The alliances and results of this war are intertwined with other conflicts fought simultaneously in other parts of Germany, such as the Mainz feud.

== Situation in the Sechsämterland in 1462 ==
An army from Bohemia and Cheb invaded the Sechsämterland in 1462 and caused significant damage by looting and pillaging. The Amtmann, Frederick of Dobeneck, at Thierstein Castle set fire to the village of Thierstein to prevent the enemy troops from entrenching in it. Because he had allowed the villagers of Theirstein to seek refuge in the castle, he was unable to resiste a lengthy siege and had to surrender. The Bohemians went on to capture Hohenberg Castle and burned down the city of Weißenstadt.

According to legend, Frederick of Sparneck vowed that he would found a monastery if he would be spared the ravages of war. As he was spared, he founded Sparneck Abbey.

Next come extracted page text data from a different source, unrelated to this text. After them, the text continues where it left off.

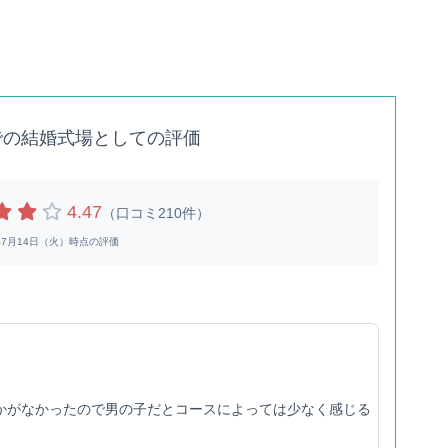
での結婚式場としての評価
4.47
（口コミ210件）
6年7月14日（火）時点の評価
かがなかったので男の子だとコースによっては少なく感じる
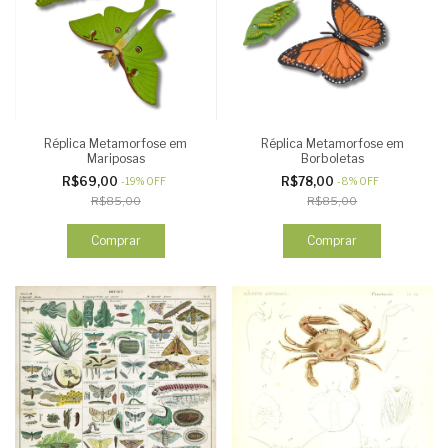
Réplica Metamorfose em
Réplica Metamorfose em
Mariposas
Borboletas
R$69,00
R$78,00
-
19
%
OFF
-
8
%
OFF
R$85,00
R$85,00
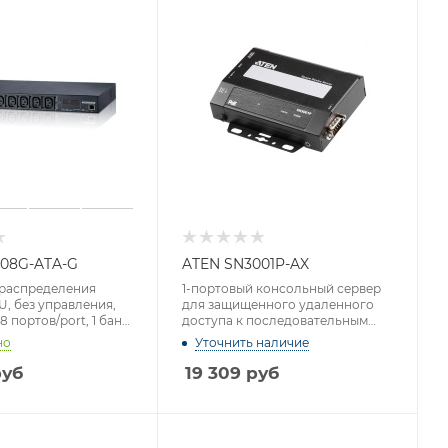
08G-ATA-G
ATEN SN3001P-AX
 распределения
1-портовый консольный сервер
, без управления,
для защищенного удаленного
 8 портов/port, 1 банк,
доступа к последовательным
вод C20,
портам с поддержкой PoE,
но
Уточнить наличие
монитор. V / A / кВт /
тройству;без шнуров)
уб
19 309
руб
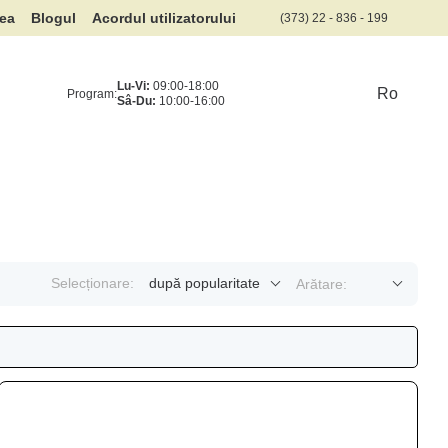
rea
Blogul
Acordul utilizatorului
(373) 22 - 836 - 199
Lu-Vi:
09:00-18:00
Ro
Program:
Sâ-Du:
10:00-16:00
Selecționare:
după popularitate
Arătare:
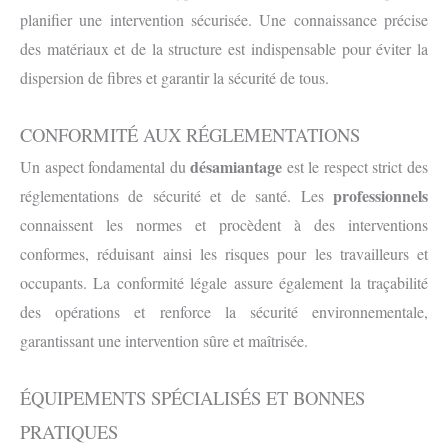
planifier une intervention sécurisée. Une connaissance précise
des matériaux et de la structure est indispensable pour éviter la
dispersion de fibres et garantir la sécurité de tous.
CONFORMITÉ AUX RÉGLEMENTATIONS
désamiantage
Un aspect fondamental du
est le respect strict des
professionnels
réglementations de sécurité et de santé. Les
connaissent les normes et procèdent à des interventions
conformes, réduisant ainsi les risques pour les travailleurs et
occupants. La conformité légale assure également la traçabilité
des opérations et renforce la sécurité environnementale,
garantissant une intervention sûre et maîtrisée.
ÉQUIPEMENTS SPÉCIALISÉS ET BONNES
PRATIQUES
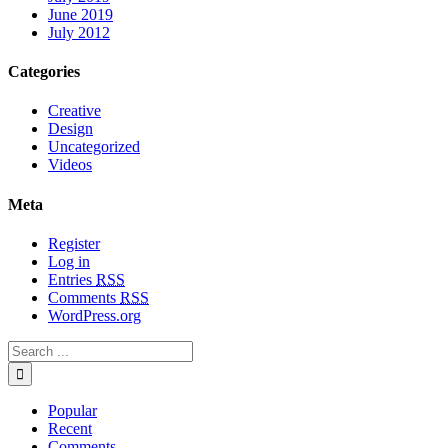
June 2019
July 2012
Categories
Creative
Design
Uncategorized
Videos
Meta
Register
Log in
Entries
RSS
Comments
RSS
WordPress.org
Popular
Recent
Comments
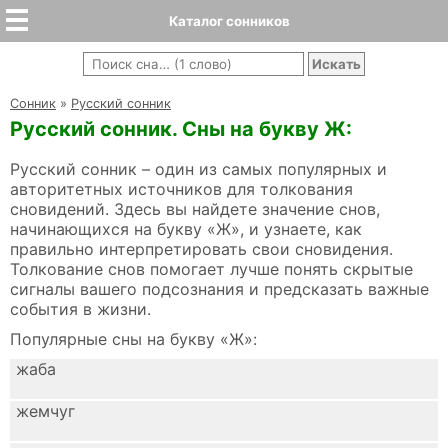
Каталог сонников
Cонник
»
Русский сонник
Русский сонник. Сны на букву Ж:
Русский сонник – один из самых популярных и
авторитетных источников для толкования
сновидений. Здесь вы найдете значение снов,
начинающихся на букву «Ж», и узнаете, как
правильно интерпретировать свои сновидения.
Толкование снов помогает лучше понять скрытые
сигналы вашего подсознания и предсказать важные
события в жизни.
Популярные сны на букву «Ж»:
жаба
жемчуг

At the Katharinenberg bei Wunsiedel, Jobst of Schirnding managed to drive the Bohemians back, after a six-week unsuccessful siege of the city. The church on the Katharinenberg was destroyed during the siege and has been a ruin ever since. His success was, however, not the result of military strength — the invading armies were far stronger — but due to internal conflicts between the Bohemians and the troops from Eger (Eger region being German speaking and Catholic, while Czech-speaking Bohemians were mostly Hussitic). Several villages in the Eger area were destroyed by the retreating Bohemian army. Local sources distinguish between a "longer" and a "closer" Hussite raid, thus linking the event to the Hussite Wars.